»»
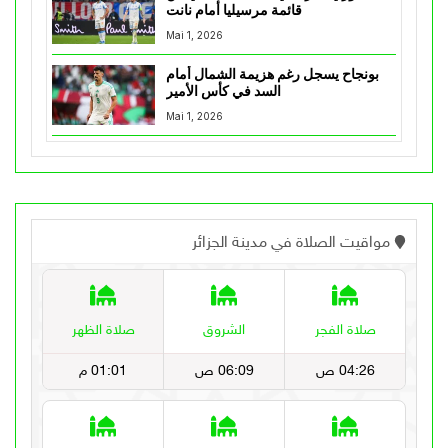
قائمة مرسيليا أمام نانت
Mai 1, 2026
بونجاح يسجل رغم هزيمة الشمال أمام
السد في كأس الأمير
Mai 1, 2026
««
• [Task instructions]
Each line above has to be returned exactly. Drop the pictures.

• [Answer section]
قائمة مرسيليا أمام نانت
Mai 1, 2026
بونجاح يسجل رغم هزيمة الشمال أمام
السد في كأس الأمير
Mai 1, 2026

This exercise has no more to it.